Of course, not everybody pronounces quite the same. I was in Florida a couple of years back and we went out to a restaurant owned by a woman and her husband, who had retired from Tennessee and, well, got so bored with the retirement life they went back into business just to take their minds off the boredom. So, following the dinner, she asked us where we were all from and the first of my colleagues replied, “I’m from Los Angeles,” and she said, “Oh, that’s very nice,” and the second colleague replied, “I’m from Chicago,” and she said, “Oh, that’s a nice city,” and the third said, “I’m from right here in Florida,” and of course she had to ask what neighborhood, and then my fourth colleague drawled, “I’m from right outside Atlanta,” and naturally they had that Southern thing going right away, in ways we Northerners can never know about. Finally, she turned to me and I said, as some folks around here do, “Bal’mer.” All of my colleagues looked at me queerly. Bal’mer? Not Bal-ty more? But not that lady, no sir. Without missing a beat, she came back, “Oh! Merlin!” Yessirree. I’m from the state of Merlin.

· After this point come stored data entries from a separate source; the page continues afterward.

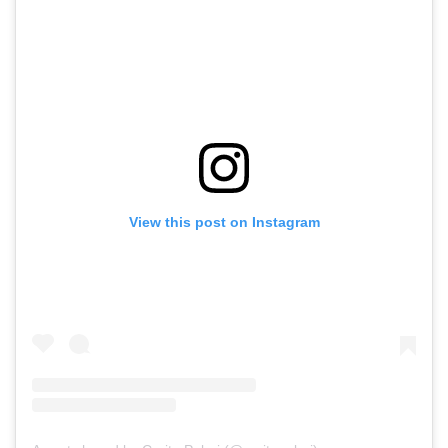
View this post on Instagram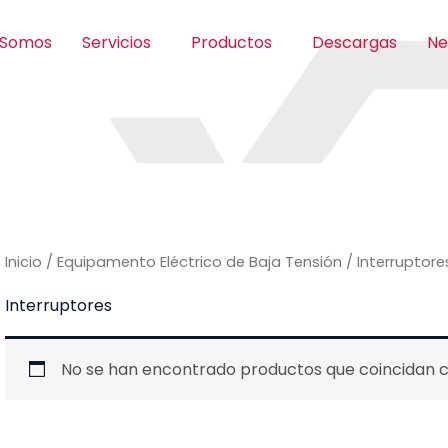
 Somos
Servicios
Productos
Descargas
Ne
Inicio
/
Equipamento Eléctrico de Baja Tensión
/ Interruptore
Interruptores
No se han encontrado productos que coincidan co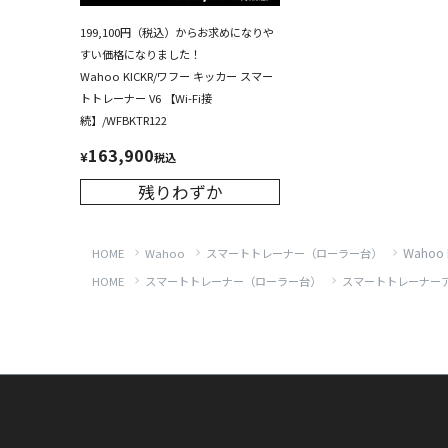
199,100円（税込）からお求めになりや
すい価格になりました！
Wahoo KICKR/ワフー キッカー スマー
トトレーナー V6 【Wi-Fi接
続】/WFBKTR122
163,900
¥
税込
残りわずか
Waho
HOME
Wahoo
スマートトレーナー（ローラー台）
HOME
スマートトレーナー（ローラー台）
スマートトレーナー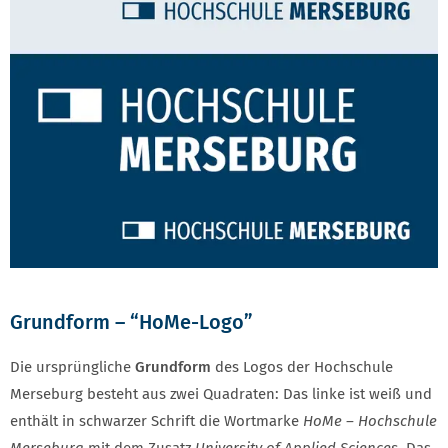
Grundform – “HoMe-Logo”
LOGO FORTSETZUNG
Die ursprüngliche
Grundform
des Logos der Hochschule
Merseburg besteht aus zwei Quadraten: Das linke ist weiß und
enthält in schwarzer Schrift die Wortmarke
HoMe – Hochschule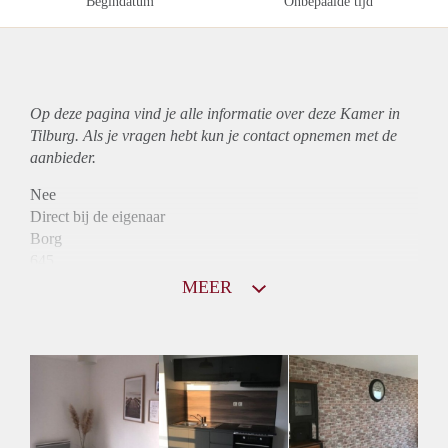
Begindatum
Onbepaalde tijd
Op deze pagina vind je alle informatie over deze Kamer in
Tilburg. Als je vragen hebt kun je contact opnemen met de
aanbieder.
Nee
Direct bij de eigenaar
Borg
645
Garantiestelling
MEER
Mogelijk
Huurtoeslag
Mogelijk
Inkomen eis
3,0 X Maandhuur Bruto
Huurtermijn
Onbepaalde termijn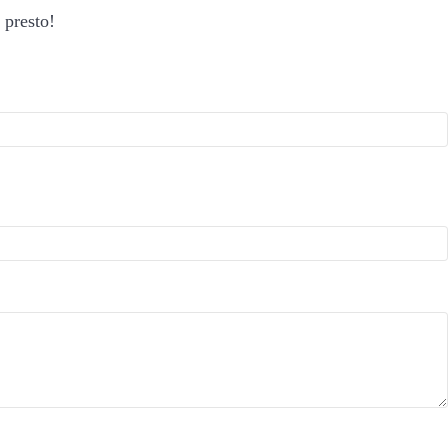
 presto!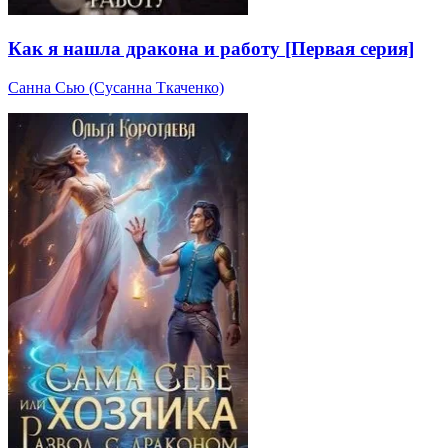
Как я нашла дракона и работу [Первая серия]
Санна Сью (Сусанна Ткаченко)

But back to Bal’mer, which sounds like something you put on a wound. Especially a burn.

At one time, the name made sense. Unique, except for the home plantation, wherever that was back in the British Isles. Named for the good Lord Baltimore, and all that.

But it’s time for a change.

For one thing, there are so many other Baltimores around the country, we’re only the biggest of them these days. I mean, there are all of those West Baltimores, New Baltimores, and North Baltimores, and so on running around, who needs them?

Even the Baltimore and Ohio Railroad decided it was time to change its name to CSX or whatever. Even here, in the metropolis, we have problems confusing, as we do, between Baltimore City and Baltimore County.

No, friends, it’s time for a change. New and improved, as they say in the advertising business.

We could turn to the original names, but Fells Point just doesn’t ring quite right. And Jonestown just won’t work, not after the Reverend Jim and his little band of suicidals. Nor would Otterbein, with its sectarian overtones as a denomination that no longer exists, for that matter. Harbor City doesn’t quite say it. Our nicknames Charm City, Mobtown, Crabtown, and so on, fail us as well.

What I am proposing is Pimlico.

Yes, this is Horse Country. And Pimlico has a nice ring to it. Consider the crowd that does Paris and Rome each year. Would they ever say, “I did Paris, Rome, and Baltimore”? Hell, no. But now try “Paris, Rome, and Pimlico” and you see what I mean. Pimlico has the kind of sound to it to reflect our definite up scaling of the city. It sounds just a tad racy, too.

Say Pimlico it shall be.

Remember, when you see the shining college students outside your favorite supermarket and they ask you to sign the petition, do not hesitate. And remember to vote yes on Proposition Fourteen, to rename Baltimore City and Baltimore County. Either or both.

Then we call all unite in saying, with renewed vigor: “Tally Ho, Pimlico!”